Aim of the exercise:
For each record below, retype the text exactly and omit any image.

(Records drawn from a dataset)
- - -

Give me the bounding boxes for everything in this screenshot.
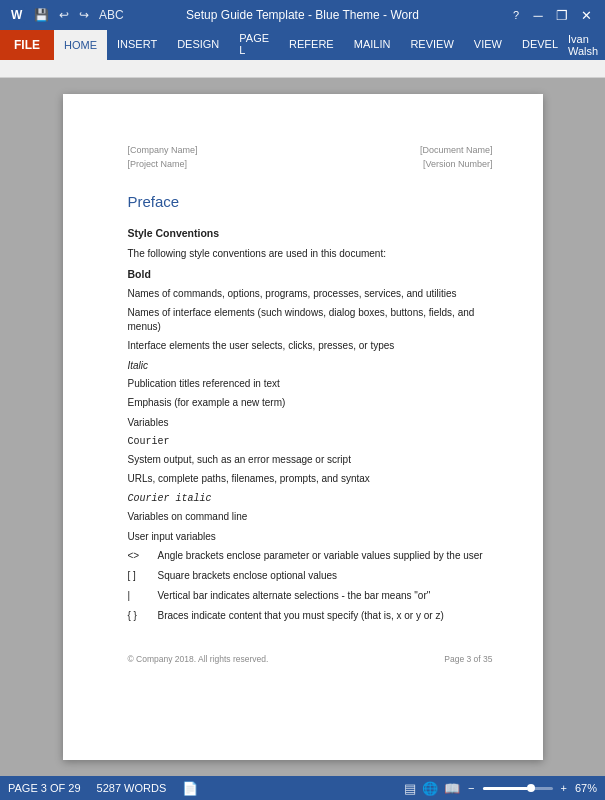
header-left: [Company Name] [Project Name] <box>128 144 198 171</box>
preface-title: Preface <box>128 191 493 214</box>
tab-insert[interactable]: INSERT <box>107 30 167 60</box>
footer-page-number: Page 3 of 35 <box>444 653 492 666</box>
bold-item-0: Names of commands, options, programs, pr… <box>128 287 493 301</box>
ribbon-tabs: FILE HOME INSERT DESIGN PAGE L REFERE MA… <box>0 30 605 60</box>
italic-item-0: Publication titles referenced in text <box>128 377 493 391</box>
zoom-level: 67% <box>575 782 597 794</box>
spelling-button[interactable]: ABC <box>95 6 128 24</box>
word-icon: W <box>8 6 26 24</box>
list-text-1: Square brackets enclose optional values <box>158 568 338 583</box>
bold-item-2: Interface elements the user selects, cli… <box>128 339 493 353</box>
user-name: Ivan Walsh <box>568 33 605 57</box>
list-item: [ ] Square brackets enclose optional val… <box>128 568 493 583</box>
undo-button[interactable]: ↩ <box>55 6 73 24</box>
word-count: 5287 WORDS <box>97 782 167 794</box>
courier-item-1: URLs, complete paths, filenames, prompts… <box>128 472 493 486</box>
list-marker-1: [ ] <box>128 568 146 583</box>
style-conventions-heading: Style Conventions <box>128 226 493 242</box>
user-area: Ivan Walsh K <box>568 30 605 60</box>
tab-design[interactable]: DESIGN <box>167 30 229 60</box>
list-item: <> Angle brackets enclose parameter or v… <box>128 548 493 563</box>
list-text-3: Braces indicate content that you must sp… <box>158 608 444 623</box>
page-indicator: PAGE 3 OF 29 <box>8 782 81 794</box>
view-icons: ▤ 🌐 📖 <box>404 781 460 796</box>
list-item: | Vertical bar indicates alternate selec… <box>128 588 493 603</box>
redo-button[interactable]: ↪ <box>75 6 93 24</box>
window-controls: ? ─ ❐ ✕ <box>513 4 597 26</box>
header-right: [Document Name] [Version Number] <box>420 144 493 171</box>
help-icon[interactable]: ? <box>513 9 519 21</box>
courier-label: Courier <box>128 434 493 449</box>
zoom-out-icon[interactable]: − <box>468 782 474 794</box>
courier-italic-item-0: Variables on command line <box>128 510 493 524</box>
project-name: [Project Name] <box>128 158 198 172</box>
bold-label: Bold <box>128 267 493 283</box>
courier-item-0: System output, such as an error message … <box>128 453 493 467</box>
footer-copyright: © Company 2018. All rights reserved. <box>128 653 269 666</box>
tab-review[interactable]: REVIEW <box>400 30 463 60</box>
list-marker-3: { } <box>128 608 146 623</box>
italic-item-1: Emphasis (for example a new term) <box>128 396 493 410</box>
zoom-slider[interactable] <box>483 787 553 790</box>
ruler <box>0 60 605 78</box>
tab-view[interactable]: VIEW <box>464 30 512 60</box>
company-name: [Company Name] <box>128 144 198 158</box>
status-right: ▤ 🌐 📖 − + 67% <box>404 781 597 796</box>
restore-button[interactable]: ❐ <box>551 4 573 26</box>
main-area: [Company Name] [Project Name] [Document … <box>0 78 605 776</box>
status-bar: PAGE 3 OF 29 5287 WORDS 📄 ▤ 🌐 📖 − + 67% <box>0 776 605 800</box>
list-text-2: Vertical bar indicates alternate selecti… <box>158 588 431 603</box>
intro-text: The following style conventions are used… <box>128 247 493 261</box>
zoom-in-icon[interactable]: + <box>561 782 567 794</box>
user-input-label: User input variables <box>128 529 493 544</box>
tab-references[interactable]: REFERE <box>279 30 344 60</box>
window-title: Setup Guide Template - Blue Theme - Word <box>186 8 419 22</box>
page-footer: © Company 2018. All rights reserved. Pag… <box>128 653 493 666</box>
title-bar-left: W 💾 ↩ ↪ ABC <box>8 6 128 24</box>
list-item: { } Braces indicate content that you mus… <box>128 608 493 623</box>
list-marker-2: | <box>128 588 146 603</box>
print-view-icon[interactable]: ▤ <box>404 781 416 796</box>
list-marker-0: <> <box>128 548 146 563</box>
courier-italic-label: Courier italic <box>128 491 493 506</box>
tab-page-layout[interactable]: PAGE L <box>229 30 279 60</box>
save-button[interactable]: 💾 <box>30 6 53 24</box>
web-view-icon[interactable]: 🌐 <box>422 781 438 796</box>
document-name: [Document Name] <box>420 144 493 158</box>
tab-mailings[interactable]: MAILIN <box>344 30 401 60</box>
tab-developer[interactable]: DEVEL <box>512 30 568 60</box>
tab-home[interactable]: HOME <box>54 30 107 60</box>
document-page: [Company Name] [Project Name] [Document … <box>63 94 543 760</box>
document-area: [Company Name] [Project Name] [Document … <box>0 78 605 776</box>
quick-access-toolbar: 💾 ↩ ↪ ABC <box>30 6 128 24</box>
ribbon: FILE HOME INSERT DESIGN PAGE L REFERE MA… <box>0 30 605 60</box>
svg-text:W: W <box>11 8 23 22</box>
bold-item-1: Names of interface elements (such window… <box>128 306 493 334</box>
close-button[interactable]: ✕ <box>575 4 597 26</box>
track-changes-icon: 📄 <box>182 781 198 796</box>
minimize-button[interactable]: ─ <box>527 4 549 26</box>
page-header: [Company Name] [Project Name] [Document … <box>128 144 493 171</box>
variables-label: Variables <box>128 415 493 430</box>
user-input-list: <> Angle brackets enclose parameter or v… <box>128 548 493 623</box>
version-number: [Version Number] <box>420 158 493 172</box>
list-text-0: Angle brackets enclose parameter or vari… <box>158 548 483 563</box>
title-bar: W 💾 ↩ ↪ ABC Setup Guide Template - Blue … <box>0 0 605 30</box>
read-view-icon[interactable]: 📖 <box>444 781 460 796</box>
italic-label: Italic <box>128 358 493 373</box>
tab-file[interactable]: FILE <box>0 30 54 60</box>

- - -

Completed exercise:
Give me the bounding boxes for everything in this screenshot.
header-left: [Company Name] [Project Name] <box>128 144 198 171</box>
preface-title: Preface <box>128 191 493 214</box>
tab-insert[interactable]: INSERT <box>107 30 167 60</box>
footer-page-number: Page 3 of 35 <box>444 653 492 666</box>
bold-item-0: Names of commands, options, programs, pr… <box>128 287 493 301</box>
ribbon-tabs: FILE HOME INSERT DESIGN PAGE L REFERE MA… <box>0 30 605 60</box>
italic-item-0: Publication titles referenced in text <box>128 377 493 391</box>
zoom-level: 67% <box>575 782 597 794</box>
spelling-button[interactable]: ABC <box>95 6 128 24</box>
word-icon: W <box>8 6 26 24</box>
list-text-1: Square brackets enclose optional values <box>158 568 338 583</box>
bold-item-2: Interface elements the user selects, cli… <box>128 339 493 353</box>
user-name: Ivan Walsh <box>568 33 605 57</box>
list-item: [ ] Square brackets enclose optional val… <box>128 568 493 583</box>
undo-button[interactable]: ↩ <box>55 6 73 24</box>
word-count: 5287 WORDS <box>97 782 167 794</box>
courier-item-1: URLs, complete paths, filenames, prompts… <box>128 472 493 486</box>
list-marker-1: [ ] <box>128 568 146 583</box>
style-conventions-heading: Style Conventions <box>128 226 493 242</box>
user-area: Ivan Walsh K <box>568 30 605 60</box>
tab-design[interactable]: DESIGN <box>167 30 229 60</box>
list-item: <> Angle brackets enclose parameter or v… <box>128 548 493 563</box>
list-text-3: Braces indicate content that you must sp… <box>158 608 444 623</box>
page-indicator: PAGE 3 OF 29 <box>8 782 81 794</box>
view-icons: ▤ 🌐 📖 <box>404 781 460 796</box>
list-item: | Vertical bar indicates alternate selec… <box>128 588 493 603</box>
redo-button[interactable]: ↪ <box>75 6 93 24</box>
window-controls: ? ─ ❐ ✕ <box>513 4 597 26</box>
header-right: [Document Name] [Version Number] <box>420 144 493 171</box>
help-icon[interactable]: ? <box>513 9 519 21</box>
courier-label: Courier <box>128 434 493 449</box>
zoom-out-icon[interactable]: − <box>468 782 474 794</box>
courier-italic-item-0: Variables on command line <box>128 510 493 524</box>
project-name: [Project Name] <box>128 158 198 172</box>
bold-label: Bold <box>128 267 493 283</box>
courier-item-0: System output, such as an error message … <box>128 453 493 467</box>
footer-copyright: © Company 2018. All rights reserved. <box>128 653 269 666</box>
tab-review[interactable]: REVIEW <box>400 30 463 60</box>
list-marker-3: { } <box>128 608 146 623</box>
italic-item-1: Emphasis (for example a new term) <box>128 396 493 410</box>
zoom-slider[interactable] <box>483 787 553 790</box>
ruler <box>0 60 605 78</box>
tab-view[interactable]: VIEW <box>464 30 512 60</box>
company-name: [Company Name] <box>128 144 198 158</box>
status-right: ▤ 🌐 📖 − + 67% <box>404 781 597 796</box>
restore-button[interactable]: ❐ <box>551 4 573 26</box>
main-area: [Company Name] [Project Name] [Document … <box>0 78 605 776</box>
status-bar: PAGE 3 OF 29 5287 WORDS 📄 ▤ 🌐 📖 − + 67% <box>0 776 605 800</box>
list-text-2: Vertical bar indicates alternate selecti… <box>158 588 431 603</box>
intro-text: The following style conventions are used… <box>128 247 493 261</box>
zoom-in-icon[interactable]: + <box>561 782 567 794</box>
user-input-label: User input variables <box>128 529 493 544</box>
tab-references[interactable]: REFERE <box>279 30 344 60</box>
window-title: Setup Guide Template - Blue Theme - Word <box>186 8 419 22</box>
page-footer: © Company 2018. All rights reserved. Pag… <box>128 653 493 666</box>
title-bar-left: W 💾 ↩ ↪ ABC <box>8 6 128 24</box>
list-item: { } Braces indicate content that you mus… <box>128 608 493 623</box>
list-marker-2: | <box>128 588 146 603</box>
print-view-icon[interactable]: ▤ <box>404 781 416 796</box>
list-marker-0: <> <box>128 548 146 563</box>
courier-italic-label: Courier italic <box>128 491 493 506</box>
tab-page-layout[interactable]: PAGE L <box>229 30 279 60</box>
save-button[interactable]: 💾 <box>30 6 53 24</box>
web-view-icon[interactable]: 🌐 <box>422 781 438 796</box>
document-name: [Document Name] <box>420 144 493 158</box>
tab-mailings[interactable]: MAILIN <box>344 30 401 60</box>
tab-developer[interactable]: DEVEL <box>512 30 568 60</box>
tab-home[interactable]: HOME <box>54 30 107 60</box>
document-page: [Company Name] [Project Name] [Document … <box>63 94 543 760</box>
document-area: [Company Name] [Project Name] [Document … <box>0 78 605 776</box>
quick-access-toolbar: 💾 ↩ ↪ ABC <box>30 6 128 24</box>
ribbon: FILE HOME INSERT DESIGN PAGE L REFERE MA… <box>0 30 605 60</box>
svg-text:W: W <box>11 8 23 22</box>
bold-item-1: Names of interface elements (such window… <box>128 306 493 334</box>
close-button[interactable]: ✕ <box>575 4 597 26</box>
track-changes-icon: 📄 <box>182 781 198 796</box>
minimize-button[interactable]: ─ <box>527 4 549 26</box>
page-header: [Company Name] [Project Name] [Document … <box>128 144 493 171</box>
variables-label: Variables <box>128 415 493 430</box>
user-input-list: <> Angle brackets enclose parameter or v… <box>128 548 493 623</box>
version-number: [Version Number] <box>420 158 493 172</box>
list-text-0: Angle brackets enclose parameter or vari… <box>158 548 483 563</box>
title-bar: W 💾 ↩ ↪ ABC Setup Guide Template - Blue … <box>0 0 605 30</box>
read-view-icon[interactable]: 📖 <box>444 781 460 796</box>
italic-label: Italic <box>128 358 493 373</box>
tab-file[interactable]: FILE <box>0 30 54 60</box>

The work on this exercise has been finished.